> Work instructions
Repeat the following data exactly, omitting pictures.

Saved data entries
== Segment start ==

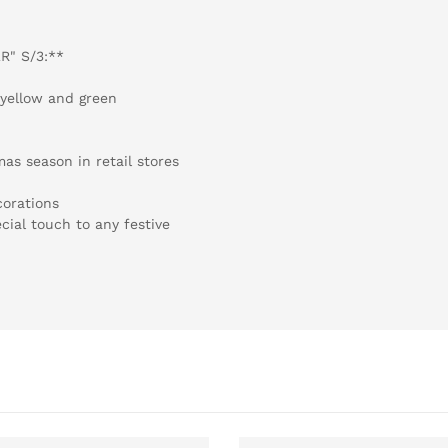
R" S/3:**
, yellow and green
as season in retail stores
corations
cial touch to any festive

== Segment end ==

> Output below
R" S/3:**
, yellow and green
as season in retail stores
corations
cial touch to any festive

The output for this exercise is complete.